Items from a data source
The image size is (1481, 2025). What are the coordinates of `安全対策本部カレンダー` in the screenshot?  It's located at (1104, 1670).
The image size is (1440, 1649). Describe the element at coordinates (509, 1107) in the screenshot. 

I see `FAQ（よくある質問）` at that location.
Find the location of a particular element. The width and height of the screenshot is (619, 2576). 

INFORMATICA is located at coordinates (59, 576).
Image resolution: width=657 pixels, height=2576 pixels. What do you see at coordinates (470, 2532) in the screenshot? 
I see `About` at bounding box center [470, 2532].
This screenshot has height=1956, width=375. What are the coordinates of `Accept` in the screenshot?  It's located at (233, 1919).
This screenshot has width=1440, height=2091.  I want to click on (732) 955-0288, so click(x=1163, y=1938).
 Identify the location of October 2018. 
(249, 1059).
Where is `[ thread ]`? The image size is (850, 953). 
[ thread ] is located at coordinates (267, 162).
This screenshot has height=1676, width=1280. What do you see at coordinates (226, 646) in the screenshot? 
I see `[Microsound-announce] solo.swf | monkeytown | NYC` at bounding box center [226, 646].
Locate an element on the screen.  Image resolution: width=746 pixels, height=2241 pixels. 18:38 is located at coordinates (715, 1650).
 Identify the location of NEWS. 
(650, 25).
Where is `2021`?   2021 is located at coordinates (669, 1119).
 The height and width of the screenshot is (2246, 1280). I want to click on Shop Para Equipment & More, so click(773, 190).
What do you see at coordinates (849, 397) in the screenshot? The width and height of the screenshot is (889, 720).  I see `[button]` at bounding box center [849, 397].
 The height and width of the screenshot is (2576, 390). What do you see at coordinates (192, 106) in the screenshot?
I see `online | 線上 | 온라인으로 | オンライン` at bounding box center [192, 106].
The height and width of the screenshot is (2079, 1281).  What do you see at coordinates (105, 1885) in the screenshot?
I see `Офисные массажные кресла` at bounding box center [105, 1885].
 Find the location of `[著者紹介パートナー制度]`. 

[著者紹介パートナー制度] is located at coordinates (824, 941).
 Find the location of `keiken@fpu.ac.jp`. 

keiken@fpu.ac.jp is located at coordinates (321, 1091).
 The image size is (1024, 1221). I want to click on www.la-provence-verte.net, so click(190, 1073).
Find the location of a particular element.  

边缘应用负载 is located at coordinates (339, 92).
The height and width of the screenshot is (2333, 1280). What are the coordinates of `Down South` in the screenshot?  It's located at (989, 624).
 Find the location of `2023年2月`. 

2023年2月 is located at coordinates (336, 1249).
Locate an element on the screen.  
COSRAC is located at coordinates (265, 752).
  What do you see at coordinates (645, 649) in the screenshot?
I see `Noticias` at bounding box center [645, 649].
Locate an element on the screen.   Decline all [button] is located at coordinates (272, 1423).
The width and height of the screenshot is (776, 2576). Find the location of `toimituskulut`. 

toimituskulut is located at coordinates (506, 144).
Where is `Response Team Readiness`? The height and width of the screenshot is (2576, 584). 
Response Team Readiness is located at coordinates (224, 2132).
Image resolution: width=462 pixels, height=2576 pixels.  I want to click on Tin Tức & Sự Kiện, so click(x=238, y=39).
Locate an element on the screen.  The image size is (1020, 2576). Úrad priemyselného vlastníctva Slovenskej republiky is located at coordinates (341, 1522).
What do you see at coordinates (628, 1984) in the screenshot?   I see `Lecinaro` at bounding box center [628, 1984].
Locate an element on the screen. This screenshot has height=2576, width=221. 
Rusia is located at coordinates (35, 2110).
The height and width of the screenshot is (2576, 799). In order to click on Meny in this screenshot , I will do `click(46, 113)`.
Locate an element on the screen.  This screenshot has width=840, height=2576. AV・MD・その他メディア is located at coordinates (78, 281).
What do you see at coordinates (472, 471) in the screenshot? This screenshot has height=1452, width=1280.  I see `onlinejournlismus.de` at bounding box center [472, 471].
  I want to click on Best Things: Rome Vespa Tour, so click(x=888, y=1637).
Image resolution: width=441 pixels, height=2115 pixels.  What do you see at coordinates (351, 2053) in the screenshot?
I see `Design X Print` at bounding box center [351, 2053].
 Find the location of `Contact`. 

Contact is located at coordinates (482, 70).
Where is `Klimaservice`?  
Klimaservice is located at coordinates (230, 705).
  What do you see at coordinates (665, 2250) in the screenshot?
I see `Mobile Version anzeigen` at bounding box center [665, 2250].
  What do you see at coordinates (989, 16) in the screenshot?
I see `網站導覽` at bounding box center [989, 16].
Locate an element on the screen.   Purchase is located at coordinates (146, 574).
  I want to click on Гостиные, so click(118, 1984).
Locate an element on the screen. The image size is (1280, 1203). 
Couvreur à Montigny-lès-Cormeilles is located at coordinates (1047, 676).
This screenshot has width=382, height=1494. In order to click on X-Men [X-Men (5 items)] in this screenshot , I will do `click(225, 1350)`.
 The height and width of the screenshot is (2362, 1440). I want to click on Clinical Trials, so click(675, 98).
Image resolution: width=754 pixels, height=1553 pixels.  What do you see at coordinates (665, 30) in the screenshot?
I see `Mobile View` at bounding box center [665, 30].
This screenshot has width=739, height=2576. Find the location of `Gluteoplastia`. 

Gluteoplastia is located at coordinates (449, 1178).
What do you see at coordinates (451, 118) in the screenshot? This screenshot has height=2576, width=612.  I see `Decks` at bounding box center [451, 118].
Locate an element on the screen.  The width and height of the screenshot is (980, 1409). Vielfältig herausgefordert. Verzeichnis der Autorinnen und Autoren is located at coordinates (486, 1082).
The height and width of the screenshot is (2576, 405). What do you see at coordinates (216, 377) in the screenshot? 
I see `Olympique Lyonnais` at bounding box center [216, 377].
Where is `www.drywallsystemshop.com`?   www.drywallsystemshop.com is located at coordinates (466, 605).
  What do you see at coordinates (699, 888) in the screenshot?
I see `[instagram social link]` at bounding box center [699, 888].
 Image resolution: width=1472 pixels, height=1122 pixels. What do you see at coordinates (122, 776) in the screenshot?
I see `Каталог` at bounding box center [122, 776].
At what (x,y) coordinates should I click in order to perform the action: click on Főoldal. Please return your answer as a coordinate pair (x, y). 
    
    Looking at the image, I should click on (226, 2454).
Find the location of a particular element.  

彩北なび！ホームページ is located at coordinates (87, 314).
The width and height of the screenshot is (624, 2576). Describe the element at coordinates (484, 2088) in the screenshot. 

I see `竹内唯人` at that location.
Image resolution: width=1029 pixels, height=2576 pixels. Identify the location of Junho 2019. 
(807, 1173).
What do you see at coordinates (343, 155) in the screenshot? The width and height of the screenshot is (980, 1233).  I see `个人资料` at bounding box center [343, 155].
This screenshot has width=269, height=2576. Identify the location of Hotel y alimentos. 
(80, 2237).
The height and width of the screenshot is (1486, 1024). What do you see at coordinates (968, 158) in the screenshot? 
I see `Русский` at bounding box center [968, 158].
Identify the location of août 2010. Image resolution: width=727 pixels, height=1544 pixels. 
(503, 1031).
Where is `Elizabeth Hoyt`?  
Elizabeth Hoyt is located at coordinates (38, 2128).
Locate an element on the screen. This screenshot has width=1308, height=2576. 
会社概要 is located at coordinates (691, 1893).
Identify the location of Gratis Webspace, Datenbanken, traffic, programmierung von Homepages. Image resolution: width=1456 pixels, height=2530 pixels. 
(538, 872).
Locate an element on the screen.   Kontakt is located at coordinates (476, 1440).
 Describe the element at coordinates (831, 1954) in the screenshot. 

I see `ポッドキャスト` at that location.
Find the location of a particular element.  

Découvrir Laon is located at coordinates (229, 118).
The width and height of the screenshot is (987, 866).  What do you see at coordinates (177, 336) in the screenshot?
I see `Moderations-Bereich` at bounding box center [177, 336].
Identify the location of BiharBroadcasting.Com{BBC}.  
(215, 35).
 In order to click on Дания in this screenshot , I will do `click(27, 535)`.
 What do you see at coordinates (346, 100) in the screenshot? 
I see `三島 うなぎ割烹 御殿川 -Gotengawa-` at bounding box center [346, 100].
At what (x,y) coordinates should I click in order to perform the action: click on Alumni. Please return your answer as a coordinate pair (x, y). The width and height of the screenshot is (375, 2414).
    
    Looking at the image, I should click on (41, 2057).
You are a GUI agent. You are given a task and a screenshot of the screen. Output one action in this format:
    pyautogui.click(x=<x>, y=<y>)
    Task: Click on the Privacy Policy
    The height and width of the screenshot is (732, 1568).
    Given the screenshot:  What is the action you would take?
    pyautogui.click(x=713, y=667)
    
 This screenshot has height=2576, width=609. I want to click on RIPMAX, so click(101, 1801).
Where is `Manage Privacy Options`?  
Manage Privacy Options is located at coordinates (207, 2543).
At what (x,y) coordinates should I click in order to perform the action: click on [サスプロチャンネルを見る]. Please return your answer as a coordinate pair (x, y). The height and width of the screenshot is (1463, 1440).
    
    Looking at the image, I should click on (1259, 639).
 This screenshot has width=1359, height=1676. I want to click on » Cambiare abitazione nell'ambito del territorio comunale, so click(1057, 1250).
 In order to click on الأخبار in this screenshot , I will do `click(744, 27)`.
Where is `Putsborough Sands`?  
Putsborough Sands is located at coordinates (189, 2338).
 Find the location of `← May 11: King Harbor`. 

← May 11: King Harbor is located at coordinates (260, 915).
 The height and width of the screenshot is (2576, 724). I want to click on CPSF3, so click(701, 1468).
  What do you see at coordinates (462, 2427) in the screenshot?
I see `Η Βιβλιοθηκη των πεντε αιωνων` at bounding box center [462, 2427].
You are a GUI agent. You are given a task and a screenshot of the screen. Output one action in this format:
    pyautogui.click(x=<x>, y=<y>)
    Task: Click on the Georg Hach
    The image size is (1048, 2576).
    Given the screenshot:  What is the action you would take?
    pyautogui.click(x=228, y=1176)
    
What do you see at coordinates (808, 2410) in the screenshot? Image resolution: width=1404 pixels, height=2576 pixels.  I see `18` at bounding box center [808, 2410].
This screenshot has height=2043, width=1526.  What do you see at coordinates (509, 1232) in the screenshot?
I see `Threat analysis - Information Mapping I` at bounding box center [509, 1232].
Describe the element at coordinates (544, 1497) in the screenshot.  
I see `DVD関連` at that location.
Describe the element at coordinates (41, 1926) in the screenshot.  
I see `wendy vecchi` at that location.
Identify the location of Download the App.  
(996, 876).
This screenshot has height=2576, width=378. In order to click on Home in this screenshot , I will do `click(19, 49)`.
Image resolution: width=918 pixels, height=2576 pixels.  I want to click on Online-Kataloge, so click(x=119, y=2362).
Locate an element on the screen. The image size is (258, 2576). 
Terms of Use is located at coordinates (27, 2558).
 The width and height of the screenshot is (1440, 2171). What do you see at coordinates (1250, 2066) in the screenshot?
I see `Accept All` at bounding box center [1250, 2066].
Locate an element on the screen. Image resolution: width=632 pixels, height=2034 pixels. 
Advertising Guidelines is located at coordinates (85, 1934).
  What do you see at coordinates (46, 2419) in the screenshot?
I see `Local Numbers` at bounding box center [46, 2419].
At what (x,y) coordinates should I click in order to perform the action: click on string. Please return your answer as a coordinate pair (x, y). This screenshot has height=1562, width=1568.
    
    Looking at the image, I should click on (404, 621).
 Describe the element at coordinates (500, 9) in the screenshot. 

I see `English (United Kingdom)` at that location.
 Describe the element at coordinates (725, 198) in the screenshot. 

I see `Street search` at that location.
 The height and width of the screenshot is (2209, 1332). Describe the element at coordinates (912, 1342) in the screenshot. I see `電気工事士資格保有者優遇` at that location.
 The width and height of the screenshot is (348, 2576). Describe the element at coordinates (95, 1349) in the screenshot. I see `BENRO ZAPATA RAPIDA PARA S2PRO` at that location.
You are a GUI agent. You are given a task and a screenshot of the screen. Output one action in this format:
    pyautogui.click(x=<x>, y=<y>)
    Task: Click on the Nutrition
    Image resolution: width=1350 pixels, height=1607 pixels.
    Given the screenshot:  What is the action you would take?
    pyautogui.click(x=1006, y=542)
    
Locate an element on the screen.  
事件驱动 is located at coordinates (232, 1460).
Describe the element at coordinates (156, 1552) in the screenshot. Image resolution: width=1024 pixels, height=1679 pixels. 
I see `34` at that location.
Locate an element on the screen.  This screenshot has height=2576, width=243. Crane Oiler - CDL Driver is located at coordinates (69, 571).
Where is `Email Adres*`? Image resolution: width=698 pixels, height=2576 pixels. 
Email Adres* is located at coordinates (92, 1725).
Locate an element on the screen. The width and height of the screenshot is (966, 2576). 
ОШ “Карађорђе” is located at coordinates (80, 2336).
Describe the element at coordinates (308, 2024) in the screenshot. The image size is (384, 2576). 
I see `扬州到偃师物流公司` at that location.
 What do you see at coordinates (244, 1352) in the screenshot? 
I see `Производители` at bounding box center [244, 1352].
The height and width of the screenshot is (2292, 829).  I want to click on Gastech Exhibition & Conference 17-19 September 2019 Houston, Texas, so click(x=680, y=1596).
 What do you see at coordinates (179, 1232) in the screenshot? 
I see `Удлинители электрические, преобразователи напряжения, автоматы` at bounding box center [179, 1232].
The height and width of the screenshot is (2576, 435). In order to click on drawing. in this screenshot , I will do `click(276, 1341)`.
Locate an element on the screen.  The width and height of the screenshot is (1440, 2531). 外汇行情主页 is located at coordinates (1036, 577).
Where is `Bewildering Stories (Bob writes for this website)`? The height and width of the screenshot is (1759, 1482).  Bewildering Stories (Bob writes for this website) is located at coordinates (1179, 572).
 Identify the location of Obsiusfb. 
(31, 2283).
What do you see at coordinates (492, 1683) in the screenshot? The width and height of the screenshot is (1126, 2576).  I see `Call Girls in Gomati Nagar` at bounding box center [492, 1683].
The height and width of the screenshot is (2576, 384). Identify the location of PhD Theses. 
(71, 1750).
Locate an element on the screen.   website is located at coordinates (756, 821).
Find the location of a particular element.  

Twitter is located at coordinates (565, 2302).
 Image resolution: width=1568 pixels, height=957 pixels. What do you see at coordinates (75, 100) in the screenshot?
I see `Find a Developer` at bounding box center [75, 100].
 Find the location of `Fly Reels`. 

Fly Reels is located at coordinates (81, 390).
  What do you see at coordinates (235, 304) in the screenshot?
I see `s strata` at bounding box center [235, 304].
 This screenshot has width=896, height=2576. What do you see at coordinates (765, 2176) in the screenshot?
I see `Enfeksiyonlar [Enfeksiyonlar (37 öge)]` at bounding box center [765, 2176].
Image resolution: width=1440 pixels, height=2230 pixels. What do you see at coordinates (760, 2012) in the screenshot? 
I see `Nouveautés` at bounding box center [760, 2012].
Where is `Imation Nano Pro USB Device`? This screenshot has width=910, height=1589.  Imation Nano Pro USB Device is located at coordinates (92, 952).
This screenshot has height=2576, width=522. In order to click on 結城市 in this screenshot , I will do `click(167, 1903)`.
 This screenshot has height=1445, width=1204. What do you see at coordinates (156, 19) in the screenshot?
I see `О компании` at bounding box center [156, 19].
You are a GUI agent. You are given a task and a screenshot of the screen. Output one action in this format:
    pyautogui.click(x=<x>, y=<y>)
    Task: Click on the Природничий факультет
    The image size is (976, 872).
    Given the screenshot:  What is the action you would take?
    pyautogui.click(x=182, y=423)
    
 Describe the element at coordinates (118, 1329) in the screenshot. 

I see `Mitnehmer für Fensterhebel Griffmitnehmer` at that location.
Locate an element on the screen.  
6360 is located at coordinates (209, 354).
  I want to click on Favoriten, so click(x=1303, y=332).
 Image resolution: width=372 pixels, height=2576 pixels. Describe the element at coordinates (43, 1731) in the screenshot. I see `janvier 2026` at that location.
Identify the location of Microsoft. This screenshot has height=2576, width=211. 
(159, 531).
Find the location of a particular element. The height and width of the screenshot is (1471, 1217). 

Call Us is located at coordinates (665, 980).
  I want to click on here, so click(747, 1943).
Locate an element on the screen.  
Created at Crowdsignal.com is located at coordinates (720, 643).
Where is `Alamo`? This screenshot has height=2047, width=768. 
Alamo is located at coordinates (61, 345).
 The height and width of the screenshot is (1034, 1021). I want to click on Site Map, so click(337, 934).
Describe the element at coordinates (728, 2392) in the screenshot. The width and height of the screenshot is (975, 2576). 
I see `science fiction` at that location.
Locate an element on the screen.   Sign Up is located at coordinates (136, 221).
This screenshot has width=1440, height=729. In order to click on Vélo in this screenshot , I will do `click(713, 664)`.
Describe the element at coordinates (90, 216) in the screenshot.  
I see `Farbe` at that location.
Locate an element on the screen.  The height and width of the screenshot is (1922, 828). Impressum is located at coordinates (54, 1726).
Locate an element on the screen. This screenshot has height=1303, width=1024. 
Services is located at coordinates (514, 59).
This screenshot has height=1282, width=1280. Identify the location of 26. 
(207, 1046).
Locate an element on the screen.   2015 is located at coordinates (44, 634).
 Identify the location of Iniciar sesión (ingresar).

- [Action item] Using the data above, copy each line that contains "website".

- [Solution for this task]
Where is `Bewildering Stories (Bob writes for this website)`? The height and width of the screenshot is (1759, 1482).  Bewildering Stories (Bob writes for this website) is located at coordinates (1179, 572).
Locate an element on the screen.   website is located at coordinates (756, 821).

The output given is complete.